*EXERCISE PROMPT*: Of the records that follow, copy only the lines from the line containing "30 h.: Escuela" to the line containing "低，那个收入高的他可能就赚走了这个领域内80%的收益", both included, exactly as written.

*DATA EXTRACT*:
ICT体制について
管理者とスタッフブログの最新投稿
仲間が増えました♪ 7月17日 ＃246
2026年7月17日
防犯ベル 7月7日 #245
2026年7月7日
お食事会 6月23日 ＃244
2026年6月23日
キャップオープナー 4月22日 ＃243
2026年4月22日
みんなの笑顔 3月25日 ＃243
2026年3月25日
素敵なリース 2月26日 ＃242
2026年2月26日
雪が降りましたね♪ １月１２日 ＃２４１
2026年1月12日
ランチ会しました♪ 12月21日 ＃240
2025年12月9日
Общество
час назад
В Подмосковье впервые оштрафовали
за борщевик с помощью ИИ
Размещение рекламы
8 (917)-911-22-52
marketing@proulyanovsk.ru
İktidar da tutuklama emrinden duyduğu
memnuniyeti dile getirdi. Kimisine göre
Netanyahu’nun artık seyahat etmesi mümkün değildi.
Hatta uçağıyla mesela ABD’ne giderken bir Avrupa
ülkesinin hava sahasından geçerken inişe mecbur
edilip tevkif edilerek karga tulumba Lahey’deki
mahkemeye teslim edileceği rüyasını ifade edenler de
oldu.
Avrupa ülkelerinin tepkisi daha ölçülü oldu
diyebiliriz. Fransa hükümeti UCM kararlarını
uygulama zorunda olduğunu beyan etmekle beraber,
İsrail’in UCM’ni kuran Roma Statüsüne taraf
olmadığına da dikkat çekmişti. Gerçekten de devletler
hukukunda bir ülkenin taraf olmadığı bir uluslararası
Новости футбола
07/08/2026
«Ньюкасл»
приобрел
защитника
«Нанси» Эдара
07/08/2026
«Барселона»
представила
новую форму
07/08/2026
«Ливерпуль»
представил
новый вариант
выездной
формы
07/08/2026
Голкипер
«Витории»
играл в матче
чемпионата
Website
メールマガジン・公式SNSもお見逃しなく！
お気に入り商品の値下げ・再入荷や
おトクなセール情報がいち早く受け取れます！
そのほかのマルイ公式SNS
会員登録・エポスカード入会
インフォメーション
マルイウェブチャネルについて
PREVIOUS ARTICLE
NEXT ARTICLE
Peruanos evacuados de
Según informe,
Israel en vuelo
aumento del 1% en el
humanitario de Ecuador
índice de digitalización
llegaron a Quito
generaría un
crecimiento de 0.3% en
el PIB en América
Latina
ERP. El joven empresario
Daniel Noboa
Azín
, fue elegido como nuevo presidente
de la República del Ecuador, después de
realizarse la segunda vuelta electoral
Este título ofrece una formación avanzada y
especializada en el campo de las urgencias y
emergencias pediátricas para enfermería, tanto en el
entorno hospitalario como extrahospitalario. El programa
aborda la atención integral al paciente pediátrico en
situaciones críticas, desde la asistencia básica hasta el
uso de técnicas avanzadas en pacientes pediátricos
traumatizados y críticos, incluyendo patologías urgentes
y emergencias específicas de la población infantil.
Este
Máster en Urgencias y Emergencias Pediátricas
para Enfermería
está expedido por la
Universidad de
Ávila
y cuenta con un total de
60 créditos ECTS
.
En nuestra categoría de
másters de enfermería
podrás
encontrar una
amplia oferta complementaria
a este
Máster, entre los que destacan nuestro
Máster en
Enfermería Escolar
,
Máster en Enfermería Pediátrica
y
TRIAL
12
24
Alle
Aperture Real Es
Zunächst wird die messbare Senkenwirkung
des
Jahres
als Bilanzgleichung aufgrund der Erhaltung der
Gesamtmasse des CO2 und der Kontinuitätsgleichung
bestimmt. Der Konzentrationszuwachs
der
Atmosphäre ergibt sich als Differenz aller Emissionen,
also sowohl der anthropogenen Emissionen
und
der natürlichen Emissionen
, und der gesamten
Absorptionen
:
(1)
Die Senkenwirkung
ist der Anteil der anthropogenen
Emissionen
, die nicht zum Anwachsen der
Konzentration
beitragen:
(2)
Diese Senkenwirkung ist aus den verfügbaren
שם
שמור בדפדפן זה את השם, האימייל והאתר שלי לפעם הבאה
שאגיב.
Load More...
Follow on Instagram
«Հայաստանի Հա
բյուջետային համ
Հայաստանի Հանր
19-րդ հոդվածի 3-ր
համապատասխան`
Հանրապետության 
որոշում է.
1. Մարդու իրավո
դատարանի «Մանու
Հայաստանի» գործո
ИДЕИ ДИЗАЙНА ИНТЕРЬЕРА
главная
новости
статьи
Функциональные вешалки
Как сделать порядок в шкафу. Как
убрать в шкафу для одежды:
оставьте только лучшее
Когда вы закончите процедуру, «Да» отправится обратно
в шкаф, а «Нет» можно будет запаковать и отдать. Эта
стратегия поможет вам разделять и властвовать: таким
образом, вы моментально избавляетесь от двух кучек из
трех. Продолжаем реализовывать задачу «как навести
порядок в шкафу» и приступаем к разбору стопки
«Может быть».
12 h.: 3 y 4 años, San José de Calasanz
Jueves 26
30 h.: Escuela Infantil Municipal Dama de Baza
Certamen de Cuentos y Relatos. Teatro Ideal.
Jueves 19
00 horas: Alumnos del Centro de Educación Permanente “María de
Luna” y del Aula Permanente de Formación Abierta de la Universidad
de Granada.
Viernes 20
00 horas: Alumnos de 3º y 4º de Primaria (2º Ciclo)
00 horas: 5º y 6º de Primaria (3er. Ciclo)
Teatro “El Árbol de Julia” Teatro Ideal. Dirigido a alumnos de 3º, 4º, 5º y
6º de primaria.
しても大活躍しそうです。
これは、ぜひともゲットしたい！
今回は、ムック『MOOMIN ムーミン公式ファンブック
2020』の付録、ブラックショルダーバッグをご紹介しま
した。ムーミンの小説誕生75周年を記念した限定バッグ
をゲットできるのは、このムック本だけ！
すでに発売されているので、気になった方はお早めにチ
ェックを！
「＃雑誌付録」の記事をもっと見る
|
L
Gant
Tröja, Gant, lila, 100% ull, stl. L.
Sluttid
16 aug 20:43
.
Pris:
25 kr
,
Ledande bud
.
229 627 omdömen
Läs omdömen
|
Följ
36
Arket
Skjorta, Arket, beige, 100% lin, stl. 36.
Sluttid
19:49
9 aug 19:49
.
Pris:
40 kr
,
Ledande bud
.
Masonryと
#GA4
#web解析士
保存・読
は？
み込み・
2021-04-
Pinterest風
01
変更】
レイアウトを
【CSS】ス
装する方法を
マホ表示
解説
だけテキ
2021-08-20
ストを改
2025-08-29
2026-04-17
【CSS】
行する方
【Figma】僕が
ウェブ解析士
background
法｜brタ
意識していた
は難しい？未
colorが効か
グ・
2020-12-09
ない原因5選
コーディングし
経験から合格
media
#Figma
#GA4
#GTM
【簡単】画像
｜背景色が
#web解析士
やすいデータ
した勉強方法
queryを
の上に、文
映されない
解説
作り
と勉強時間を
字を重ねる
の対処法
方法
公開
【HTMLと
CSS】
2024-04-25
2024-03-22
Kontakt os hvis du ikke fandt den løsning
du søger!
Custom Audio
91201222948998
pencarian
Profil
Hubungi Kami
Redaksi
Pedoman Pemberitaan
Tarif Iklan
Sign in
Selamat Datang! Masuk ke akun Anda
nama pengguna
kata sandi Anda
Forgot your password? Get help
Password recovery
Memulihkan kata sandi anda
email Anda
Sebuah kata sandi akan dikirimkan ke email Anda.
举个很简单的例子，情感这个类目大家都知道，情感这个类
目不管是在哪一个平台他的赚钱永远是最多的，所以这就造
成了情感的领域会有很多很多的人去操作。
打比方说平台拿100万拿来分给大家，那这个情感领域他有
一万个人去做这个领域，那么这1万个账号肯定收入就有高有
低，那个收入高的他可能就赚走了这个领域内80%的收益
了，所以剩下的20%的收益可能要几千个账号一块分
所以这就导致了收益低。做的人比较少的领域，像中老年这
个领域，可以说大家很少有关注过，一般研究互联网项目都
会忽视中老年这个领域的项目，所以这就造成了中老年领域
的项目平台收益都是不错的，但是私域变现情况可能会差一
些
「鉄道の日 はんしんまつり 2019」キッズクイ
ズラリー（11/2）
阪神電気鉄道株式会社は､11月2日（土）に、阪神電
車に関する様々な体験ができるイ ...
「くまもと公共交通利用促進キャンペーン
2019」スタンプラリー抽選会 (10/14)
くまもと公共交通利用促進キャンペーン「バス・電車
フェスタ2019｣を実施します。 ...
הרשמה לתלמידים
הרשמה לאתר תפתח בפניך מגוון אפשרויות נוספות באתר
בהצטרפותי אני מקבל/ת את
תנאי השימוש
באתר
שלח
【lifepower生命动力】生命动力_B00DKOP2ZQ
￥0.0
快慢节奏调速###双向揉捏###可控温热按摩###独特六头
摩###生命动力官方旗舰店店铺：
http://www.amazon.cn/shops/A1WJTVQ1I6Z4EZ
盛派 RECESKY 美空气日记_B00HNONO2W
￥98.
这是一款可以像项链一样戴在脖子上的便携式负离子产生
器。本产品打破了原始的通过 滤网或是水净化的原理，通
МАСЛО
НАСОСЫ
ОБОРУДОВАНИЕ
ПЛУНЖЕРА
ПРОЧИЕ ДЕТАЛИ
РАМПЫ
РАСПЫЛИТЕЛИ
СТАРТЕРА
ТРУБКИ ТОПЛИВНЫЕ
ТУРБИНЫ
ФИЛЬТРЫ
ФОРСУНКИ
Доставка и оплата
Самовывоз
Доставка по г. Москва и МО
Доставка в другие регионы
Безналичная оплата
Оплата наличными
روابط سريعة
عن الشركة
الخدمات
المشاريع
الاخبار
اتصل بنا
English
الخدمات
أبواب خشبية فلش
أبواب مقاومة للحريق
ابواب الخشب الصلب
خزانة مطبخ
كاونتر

*RESULT FOR THIS EXERCISE*:
30 h.: Escuela Infantil Municipal Dama de Baza
Certamen de Cuentos y Relatos. Teatro Ideal.
Jueves 19
00 horas: Alumnos del Centro de Educación Permanente “María de
Luna” y del Aula Permanente de Formación Abierta de la Universidad
de Granada.
Viernes 20
00 horas: Alumnos de 3º y 4º de Primaria (2º Ciclo)
00 horas: 5º y 6º de Primaria (3er. Ciclo)
Teatro “El Árbol de Julia” Teatro Ideal. Dirigido a alumnos de 3º, 4º, 5º y
6º de primaria.
しても大活躍しそうです。
これは、ぜひともゲットしたい！
今回は、ムック『MOOMIN ムーミン公式ファンブック
2020』の付録、ブラックショルダーバッグをご紹介しま
した。ムーミンの小説誕生75周年を記念した限定バッグ
をゲットできるのは、このムック本だけ！
すでに発売されているので、気になった方はお早めにチ
ェックを！
「＃雑誌付録」の記事をもっと見る
|
L
Gant
Tröja, Gant, lila, 100% ull, stl. L.
Sluttid
16 aug 20:43
.
Pris:
25 kr
,
Ledande bud
.
229 627 omdömen
Läs omdömen
|
Följ
36
Arket
Skjorta, Arket, beige, 100% lin, stl. 36.
Sluttid
19:49
9 aug 19:49
.
Pris:
40 kr
,
Ledande bud
.
Masonryと
#GA4
#web解析士
保存・読
は？
み込み・
2021-04-
Pinterest風
01
変更】
レイアウトを
【CSS】ス
装する方法を
マホ表示
解説
だけテキ
2021-08-20
ストを改
2025-08-29
2026-04-17
【CSS】
行する方
【Figma】僕が
ウェブ解析士
background
法｜brタ
意識していた
は難しい？未
colorが効か
グ・
2020-12-09
ない原因5選
コーディングし
経験から合格
media
#Figma
#GA4
#GTM
【簡単】画像
｜背景色が
#web解析士
やすいデータ
した勉強方法
queryを
の上に、文
映されない
解説
作り
と勉強時間を
字を重ねる
の対処法
方法
公開
【HTMLと
CSS】
2024-04-25
2024-03-22
Kontakt os hvis du ikke fandt den løsning
du søger!
Custom Audio
91201222948998
pencarian
Profil
Hubungi Kami
Redaksi
Pedoman Pemberitaan
Tarif Iklan
Sign in
Selamat Datang! Masuk ke akun Anda
nama pengguna
kata sandi Anda
Forgot your password? Get help
Password recovery
Memulihkan kata sandi anda
email Anda
Sebuah kata sandi akan dikirimkan ke email Anda.
举个很简单的例子，情感这个类目大家都知道，情感这个类
目不管是在哪一个平台他的赚钱永远是最多的，所以这就造
成了情感的领域会有很多很多的人去操作。
打比方说平台拿100万拿来分给大家，那这个情感领域他有
一万个人去做这个领域，那么这1万个账号肯定收入就有高有
低，那个收入高的他可能就赚走了这个领域内80%的收益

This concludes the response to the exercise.